Quelques mots tout d’abord sur Les Chants de Mars, festival lyonnais co-organisé depuis 10 ans par la MJC du Vieux Lyon, Le Marché Gare et la MPT des Rancy, et dont l’ambition est de faire se rencontrer publics de tout bords et acteurs des musiques actuelles. S’y sont succédés en dix ans des noms de la chanson française ayant depuis fait leurs preuves (Carmen Maria Vega, Gaël Faye, Cléa Vincent, Giedré, Miossec…), auxquels ont succédé cette année de jeunes voix comme Tim Dup, CHATON, Eddy de Pretto …
Et c’est le batteur de Juliette Armanet, le survolté Ricky Hollywood, qui s’est chargé de préparer le terrain à coup d’autotune drolatique et de conseils précieux : « Si tu fais l’amour ce soir, pense à ton père, pense à ta mère, qui se sont donnés du mal pour toi. » (Ricky et moi-même nous dédouanons totalement de ce qui pourrait advenir dans vos esprits à partir de maintenant.)
https://www.youtube.com/watch?v=ZRvZSEtmFkc
Un samedi soir dans l’Histoire
À 21h sonnantes, les lumières se sont éteintes, Ricky a regagné sa batterie et c’est une petite tornade pailletée qui a déboulé sur scène pour rejoindre son piano et entonner le délicat Manque D’Amour. Il y avait bien « comme un blues au paradis » ce soir, et c’est là toute la virtuosité de Juliette Armanet, faire cohabiter sur scène avec brio ses ballades mélancoliques (Sous la Pluie, L’Amour en Solitaire, L’Accident) pour entraîner quelques minutes plus tard son public dans une danse endiablée (Un Samedi Soir dans l’Histoire, Star Triste).

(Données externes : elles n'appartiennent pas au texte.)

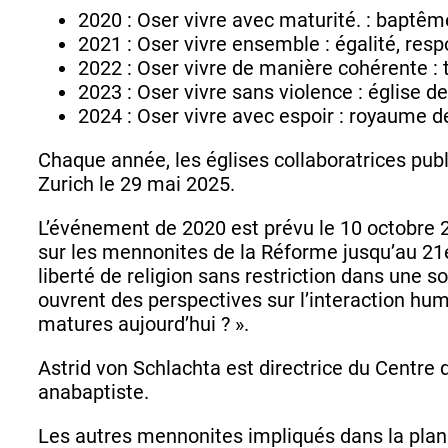
2020 : Oser vivre avec maturité. : baptême, 
2021 : Oser vivre ensemble : égalité, res
2022 : Oser vivre de manière cohérente : 
2023 : Oser vivre sans violence : église de
2024 : Oser vivre avec espoir : royaume d
Chaque année, les églises collaboratrices pub
Zurich le 29 mai 2025.
L’événement de 2020 est prévu le 10 octobre 2
sur les mennonites de la Réforme jusqu’au 21
liberté de religion sans restriction dans une soc
ouvrent des perspectives sur l’interaction hum
matures aujourd’hui ? ».
Astrid von Schlachta est directrice du Centre d
anabaptiste.
Les autres mennonites impliqués dans la plan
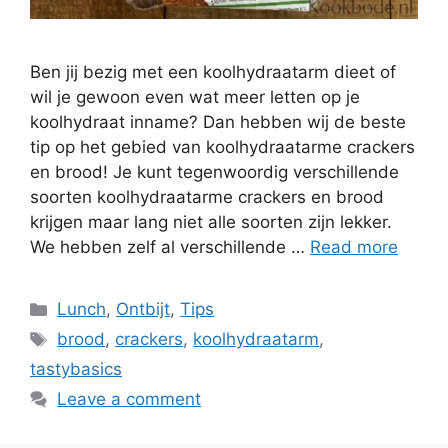
Ben jij bezig met een koolhydraatarm dieet of
wil je gewoon even wat meer letten op je
koolhydraat inname? Dan hebben wij de beste
tip op het gebied van koolhydraatarme crackers
en brood! Je kunt tegenwoordig verschillende
soorten koolhydraatarme crackers en brood
krijgen maar lang niet alle soorten zijn lekker.
We hebben zelf al verschillende …
Read more
Lunch
,
Ontbijt
,
Tips
brood
,
crackers
,
koolhydraatarm
,
tastybasics
Leave a comment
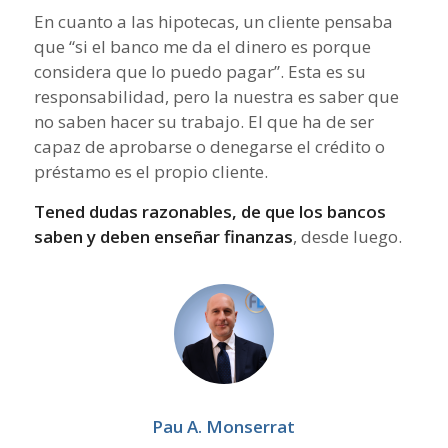
En cuanto a las hipotecas, un cliente pensaba
que “si el banco me da el dinero es porque
considera que lo puedo pagar”. Esta es su
responsabilidad, pero la nuestra es saber que
no saben hacer su trabajo. El que ha de ser
capaz de aprobarse o denegarse el crédito o
préstamo es el propio cliente.
Tened dudas razonables, de que los bancos
saben y deben enseñar finanzas
, desde luego.
Pau A. Monserrat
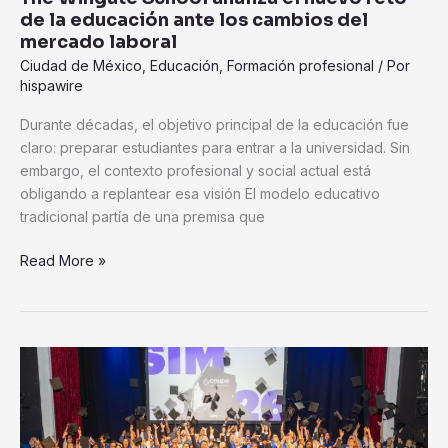
del
de la educación ante los cambios del
mercado
mercado laboral
laboral
Ciudad de México
,
Educación
,
Formación profesional
/ Por
hispawire
Durante décadas, el objetivo principal de la educación fue
claro: preparar estudiantes para entrar a la universidad. Sin
embargo, el contexto profesional y social actual está
obligando a replantear esa visión El modelo educativo
tradicional partía de una premisa que
Read More »
CEUPE
conecta
talento
internacional,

Loin de restée accoudée à son piano, la jeune femme n’aura de cesse de communiquer avec son public, drôle et spontanée, on la surprend à jeter, sur la foule du Transbordeur comble, un regard à la fois ému et intimidé par ce public qui reprend ses chansons au mot près. Timidité apparente qui s’effacera bien vite pour laisser place à des regards séducteurs pour le traditionnel Alexandre pêché dans le public qui n’échappera pas à sa sérénade.

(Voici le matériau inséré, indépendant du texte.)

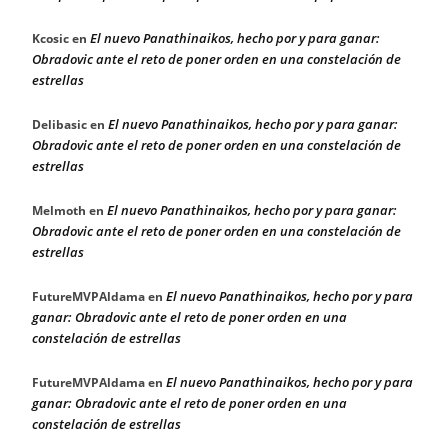
El nuevo Panathinaikos, hecho por y para ganar:
Kcosic
en
Obradovic ante el reto de poner orden en una constelación de
estrellas
El nuevo Panathinaikos, hecho por y para ganar:
Delibasic
en
Obradovic ante el reto de poner orden en una constelación de
estrellas
El nuevo Panathinaikos, hecho por y para ganar:
Melmoth
en
Obradovic ante el reto de poner orden en una constelación de
estrellas
El nuevo Panathinaikos, hecho por y para
FutureMVPAldama
en
ganar: Obradovic ante el reto de poner orden en una
constelación de estrellas
El nuevo Panathinaikos, hecho por y para
FutureMVPAldama
en
ganar: Obradovic ante el reto de poner orden en una
constelación de estrellas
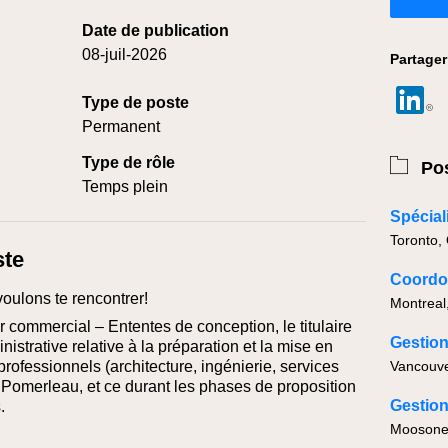
Date de publication
08-juil-2026
Partager
Type de poste
Permanent
Type de rôle
Pos
Temps plein
Spécial
Toronto,
ste
voulons te rencontrer!
Montreal
 commercial – Ententes de conception, le titulaire
Gestion
istrative relative à la préparation et la mise en
rofessionnels (architecture, ingénierie, services
Vancouve
e Pomerleau, et ce durant les phases de proposition
Gestion
.
Moosonee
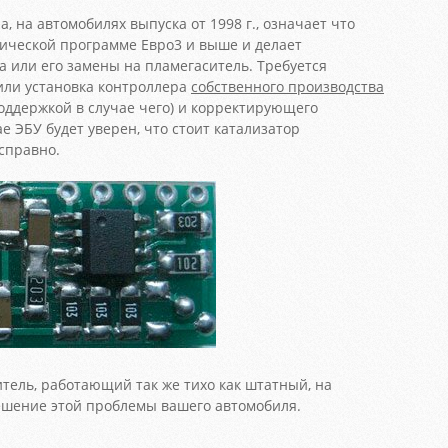
а, на автомобилях выпуска от 1998 г., означает что
гической программе Евро3 и выше и делает
а или его замены на пламегаситель. Требуется
или установка контроллера
собственного производства
поддержкой в случае чего) и корректирующего
е ЭБУ будет уверен, что стоит катализатор
справно.
тель, работающий так же тихо как штатный, на
шение этой проблемы вашего автомобиля.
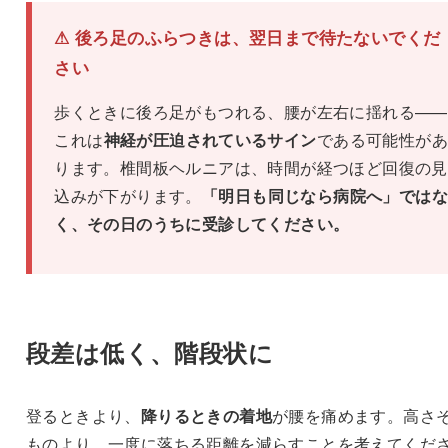
⚠ 後ろ足のふらつきは、翌日まで待たないでくだ
さい
歩くときに後ろ足がもつれる、腰が左右に揺れる——
これは
神経が圧迫されているサイン
である可能性があ
ります。椎間板ヘルニアは、時間が経つほど回復の見
込みが下がります。
「明日も同じなら病院へ」ではな
く、その日のうちに受診してください。
段差は低く、階段状に
登るときより、
降りるときの着地
が腰を痛めます。高さ
ものより、一度に落ちる距離を減らすことを考えてくだ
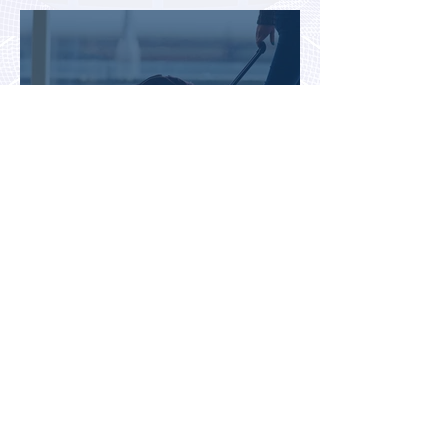
туристов
Во Внуково назвали самые
часто забываемые
пассажирами вещи
В Казахстане впервые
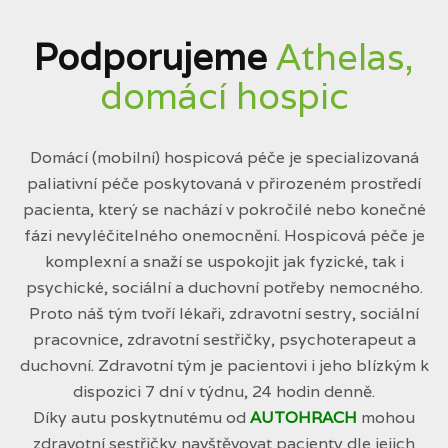
Podporujeme
Athelas,
domácí hospic
Domácí (mobilní) hospicová péče je specializovaná
paliativní péče poskytovaná v přirozeném prostředí
pacienta, který se nachází v pokročilé nebo konečné
fázi nevyléčitelného onemocnění. Hospicová péče je
komplexní a snaží se uspokojit jak fyzické, tak i
psychické, sociální a duchovní potřeby nemocného.
Proto náš tým tvoří lékaři, zdravotní sestry, sociální
pracovnice, zdravotní sestřičky, psychoterapeut a
duchovní. Zdravotní tým je pacientovi i jeho blízkým k
dispozici 7 dní v týdnu, 24 hodin denně.
Díky autu poskytnutému od
AUTOHRACH
mohou
zdravotní sestřičky navštěvovat pacienty dle jejich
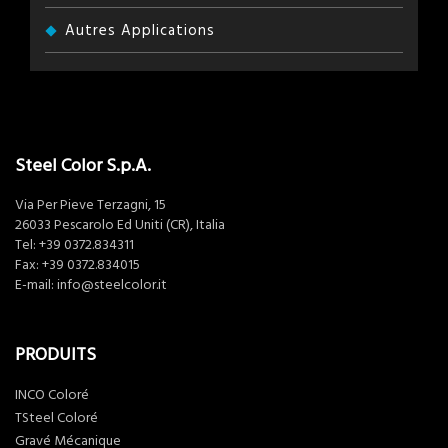
Autres Applications
Steel Color S.p.A.
Via Per Pieve Terzagni, 15
26033 Pescarolo Ed Uniti (CR), Italia
Tel:
+39 0372.834311
Fax: +39 0372.834015
E-mail:
info@steelcolor.it
PRODUITS
INCO Coloré
TSteel Coloré
Gravé Mécanique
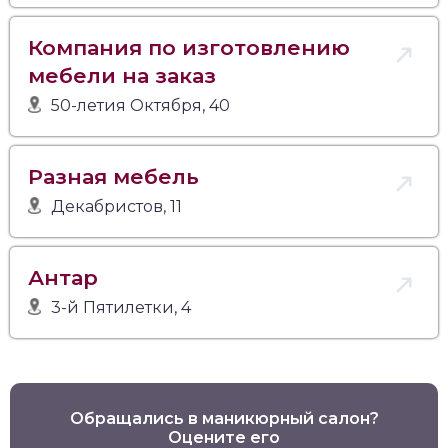
Компания по изготовлению
мебели на заказ
50-летия Октября, 40
Разная мебель
Декабристов, 11
Антар
3-й Пятилетки, 4
Обращались в маникюрный салон?
Оцените его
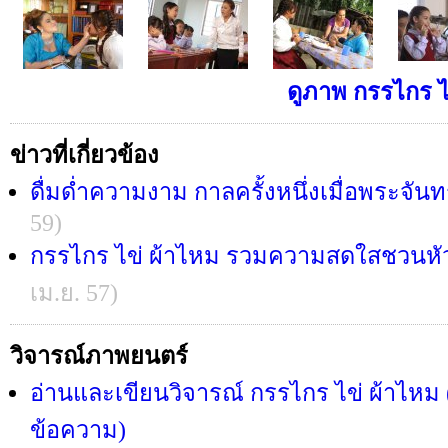
ดูภาพ กรรไกร ไข
ข่าวที่เกี่ยวข้อง
ดื่มด่ำความงาม กาลครั้งหนึ่งเมื่อพระจันท
59)
กรรไกร ไข่ ผ้าไหม รวมความสดใสชวนหัว
เม.ย. 57)
วิจารณ์ภาพยนตร์
อ่านและเขียนวิจารณ์ กรรไกร ไข่ ผ้าไหม (
ข้อความ)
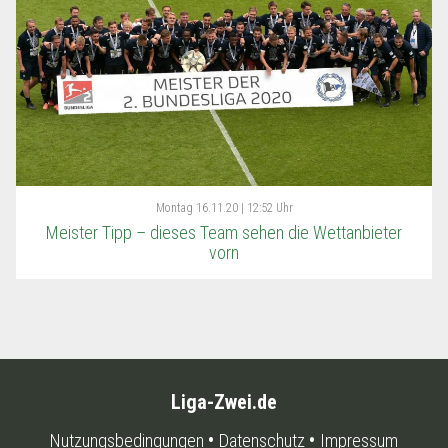
Montag
16.11.20 | 12:52 Uhr
Meister Tipp – dieses Team sehen die Wettanbieter
vorn
Liga-Zwei.de
Nutzungsbedingungen
Datenschutz
Impressum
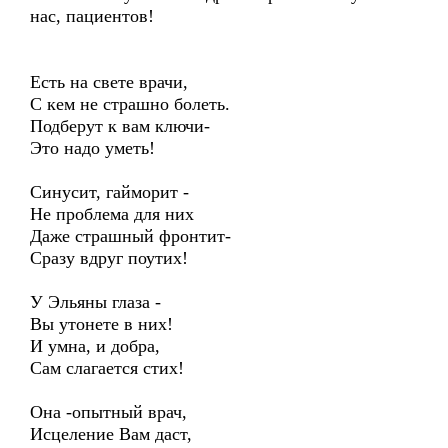
нас, пациентов!
Есть на свете врачи,
С кем не страшно болеть.
Подберут к вам ключи-
Это надо уметь!
Синусит, гайморит -
Не проблема для них
Даже страшный фронтит-
Сразу вдруг поутих!
У Эльяны глаза -
Вы утонете в них!
И умна, и добра,
Сам слагается стих!
Она -опытный врач,
Исцеление Вам даст,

On apprécie les réorchestrations live qui viennent sublimer certains titres (Sous la Pluie, Cavalier Seule) et les moments de piano solitaire dont le charme mélancolique bouleversent la pénombre partagée des spectateurs du Transbordeur (L’Accident). Et c’est à regret que le public laisse repartir Juliette Armanet, elle aussi peu pressée de quitter la scène, et qui offrira un ultime instant feel-good à son public avec la reprise délicieusement française du tube des Daft Punk, I Feel It Coming.
Territoire d’Indien
Et si sa musique nous touche tant c’est parce qu’elle parvient à conjuguer les sonorités sixties d’un passé doré et la mélancolie douce-amère des amours au présent. Dans une interview accordée à Eva Bester, dans sa très belle émission Remède à la Mélancolie, Juliette Armanet disait ne pas avoir peur de cette émotion qui tout à la fois nous apaise et nous étreint le cœur. Ce territoire d’Indien c’est celui de l’amour trouvé et perdu au fil de ses chansons et dont les notes agiles du piano nous murmurent l’histoire.
Dans ses clips aux couleurs vives on la retrouve coiffant des poneys sur une île, alanguie dans un kimono juchée sur son fidèle piano. D’accidents en jaguar, en ballade pour Star mélancolique, celle qui dit faire cavalier seule ne l’était plus ce samedi soir là. Aucun remède à la mélancolie ne nous sera prescrit, bien au contraire, puisque dans l’imagerie de Juliette Armanet, c’est une promenade sous la pluie qui laisse couler la détresse des amours inassouvies. Et si un Indien venait à passer par là, elle le laisserait emporter son cœur, et nous avec.